Keempat, menurut Fadli, Indonesia gagal menundukkan ancaman inflasi. Selama ini pemerintah selalu membanggakan diri atas rendahnya inflasi. Inflasi tahunan memang hanya berada di kisaran 3 persen sejak tahun 2015. Bahkan, dua tahun terakhir bahkan tercatat di bawah 2 persen, yaitu 1,68 persen (2020) dan 1,87 persen (2021).
Tetapi, kenaikan tajam harga BBM bersubsidi pada September lalu telah membuat inflasi melonjak. Inflasi November 2022 (year on year) mencapai 5,42 persen dan inflasi tahun kalender diperkirakan sebesar 4,82 persen.
“Meskipun kenaikan inflasi masih di bawah 5 persen, namun di tengah situasi seperti sekarang ini, kenaikan sebesar itu sangat memberatkan masyarakat. Apalagi, mereka baru bisa kembali menarik nafas sesudah dihantam pandemi,” tegasnya.
Kelima, melonjaknya rasio utang. APBN Indonesia saat ini sangat tergantung kepada utang. Sebagai catatan, rasio utang luar negeri atas PDB kita telah meningkat dari 30,2 persen pada 2019, menjadi 38,36 persen pada 2022. Rasio ini jauh lebih tinggi daripada rasio rata-rata negara berpendapatan menengah yang berada di kisaran 29 persen.
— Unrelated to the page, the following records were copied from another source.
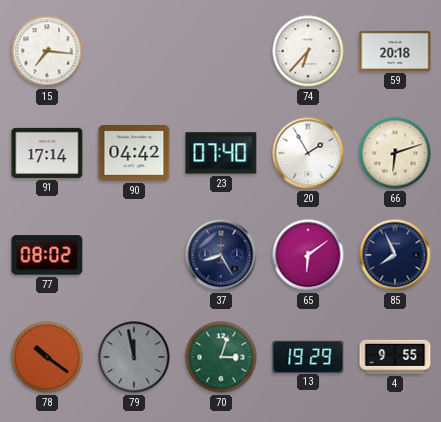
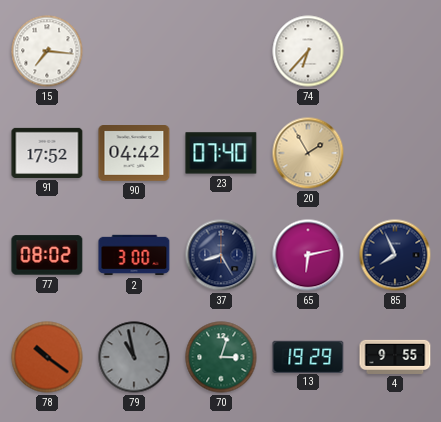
59: 20:18 -> none
91: 17:14 -> 17:52
20 dial: white -> champagne
66: 6:12 -> none
2: none -> 3:00
65: 6:09 -> 6:13
79: 11:58 -> 10:58
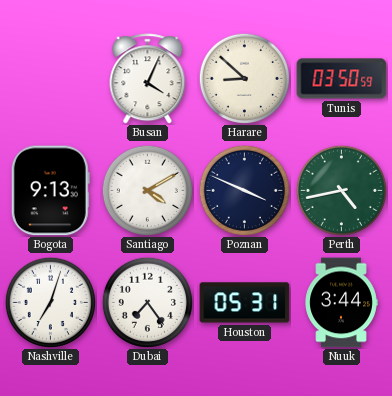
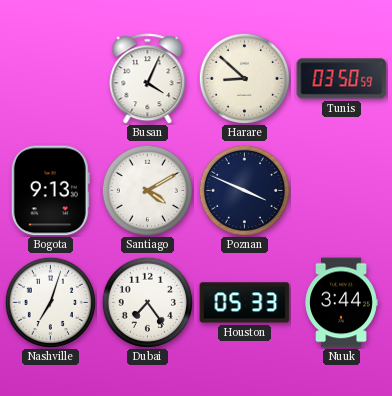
Perth: 4:43 -> none
Houston: 05:31 -> 05:33
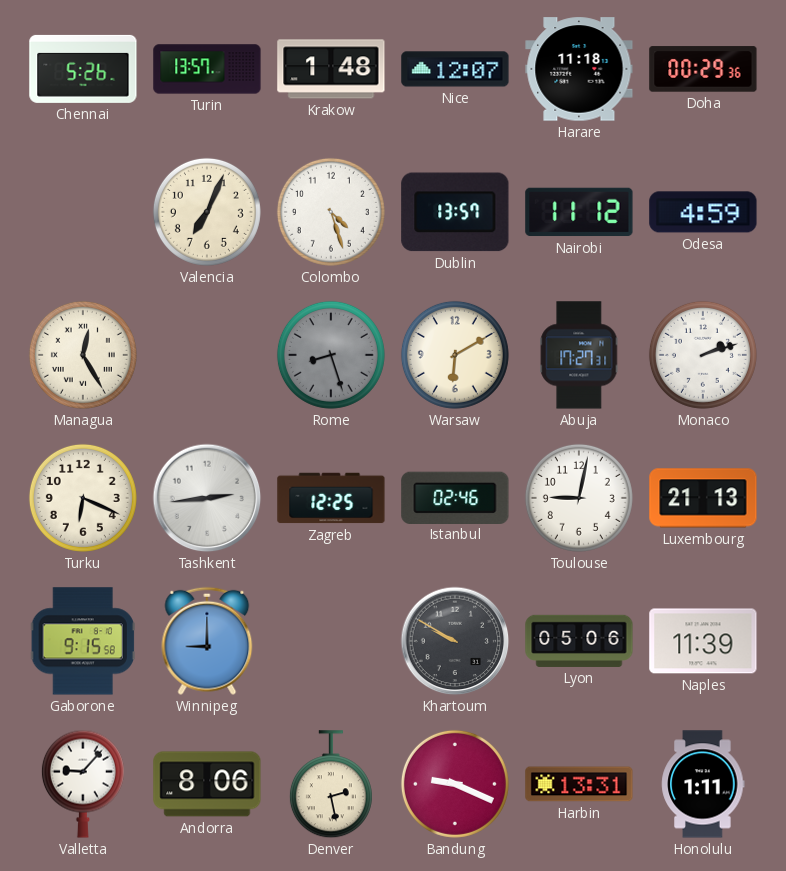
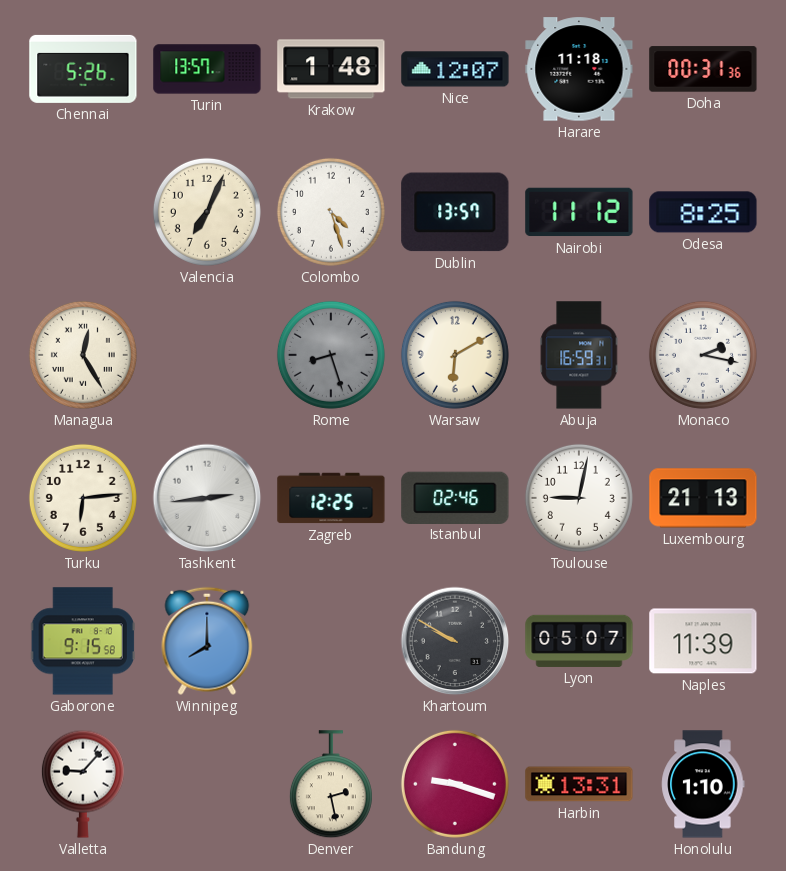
Doha: 00:29 -> 00:31
Odesa: 4:59 -> 8:25
Abuja: 17:27 -> 16:59
Monaco: 2:12 -> 2:17
Turku: 6:19 -> 6:14
Winnipeg: 9:00 -> 8:00
Lyon: 05:06 -> 05:07
Andorra: 8:06 -> none
Bandung: 9:19 -> 9:18
Honolulu: 1:11 -> 1:10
Kenaikan rasio utang yang sangat besar ini jelas memberikan risiko tinggi.
Dan keenam, kata Fadli, memburuknya hubungan pusat dengan daerah. Pernyataan keras yang dilontarkan oleh Bupati Meranti kepada jajaran Kementerian Keuangan terkait Dana Bagi Hasil (DBH) migas, yang telah ditanggapi secara tidak proporsional oleh pemerintah pusat, menurut saya menggambarkan hubungan yang tidak bagus antara pemerintah pusat dengan daerah. Dan ini sangat berbahaya.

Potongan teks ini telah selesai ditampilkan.